Trial and error: finding your passion through co-op

Hannah Teetzel (she/her) is a fourth-year Math and Business Administration student. In her blog, Hannah discusses finding her passion through unique co-ops, learning from all her experiences and the importance of being there for one another in the workplace.

Hannah's co-op journey:

Hannah Teetzel headshot

Work term one: At the Secretariat, Hannah worked as an accounting intern with the damages and forensic investigations team. Her role was very research heavy as she engaged in a lot of quality checking of reports and entry-level work.

Work term two: Hannah’s second work term was at BDO. Here, she helped with small business valuations. Coming from a huge legal firm to a smaller team helped her refine her valuation skills and become more familiar with processes.

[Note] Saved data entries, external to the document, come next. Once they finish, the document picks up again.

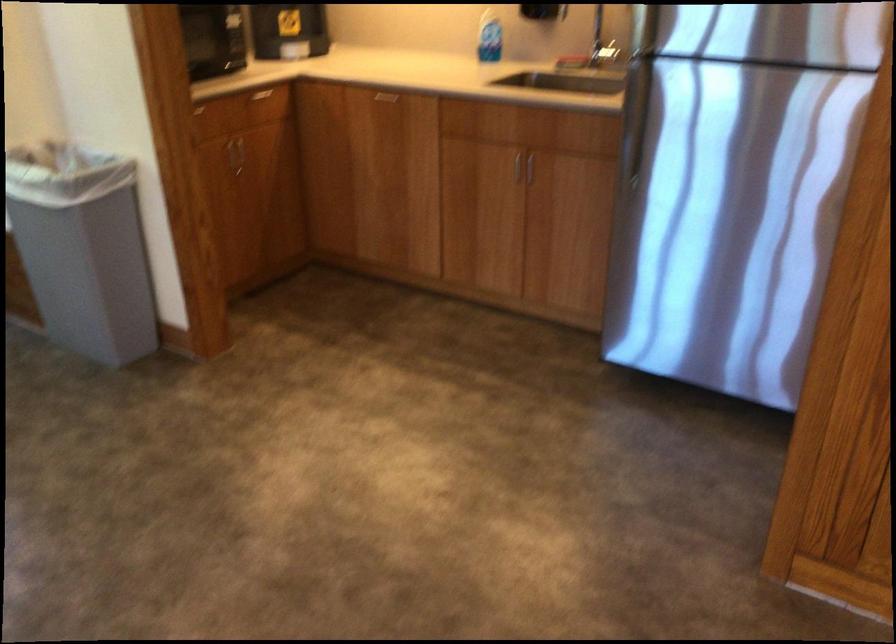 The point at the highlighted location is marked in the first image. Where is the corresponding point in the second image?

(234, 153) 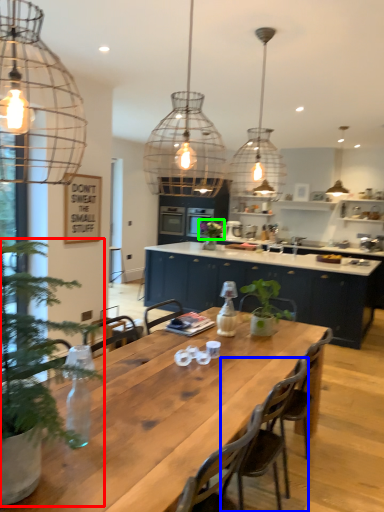 Question: Which object is positioned farthest from houseplant (highlighted by a red box)? Select from chair (highlighted by a blue box) and plant (highlighted by a green box).

Choices:
 (A) chair
 (B) plant

Answer: (B) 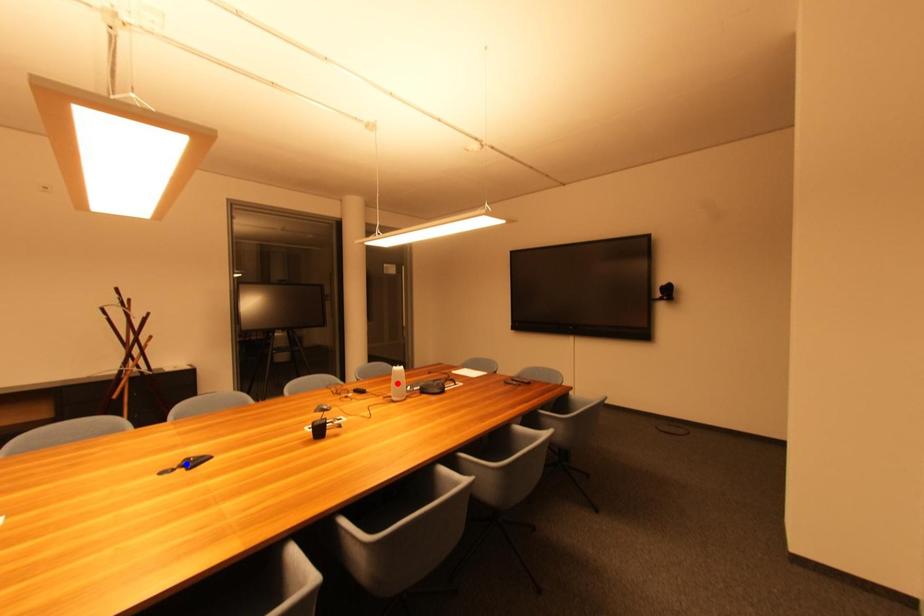 Question: Which of the two points in the image is closer to the camera?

Work term three: At Framework VC, Hannah worked as an accountant. Since it was a startup she wore many hats, taking on marketing work and designing slide decks for investors.

Work term four: Hannah returned to the Secretariat for her final eight-month co-op term. As a final work term student, Hannah was given increased responsibilities and even met with the lawyers and clients regularly. She got deeper into the model-building process and helped plan events which help the community.

Q&A with Hannah:

What challenges did you face during your co-op terms?

“Not beating myself up during the co-op process. My first work term was during the summer of COVID and I remember really feeling bad when I didn’t get a co-op. A few of my peers got positions through their pre-existing connections but I didn’t get one.”

“People should realize that this is normal and they don’t need to worry too much about it. If you’re in a position where you can take a role that you’re unsure about, remember that it’s only four months. In the grand scheme of things, you can do anything for one term. You’ll learn a lot more on the job than by doing nothing.”

“My aunt always tells me to cast my net wide because then you catch as much as you can. So don’t beat yourself up if you can’t find a co-op, but at the same time work really hard and utilize your connections.”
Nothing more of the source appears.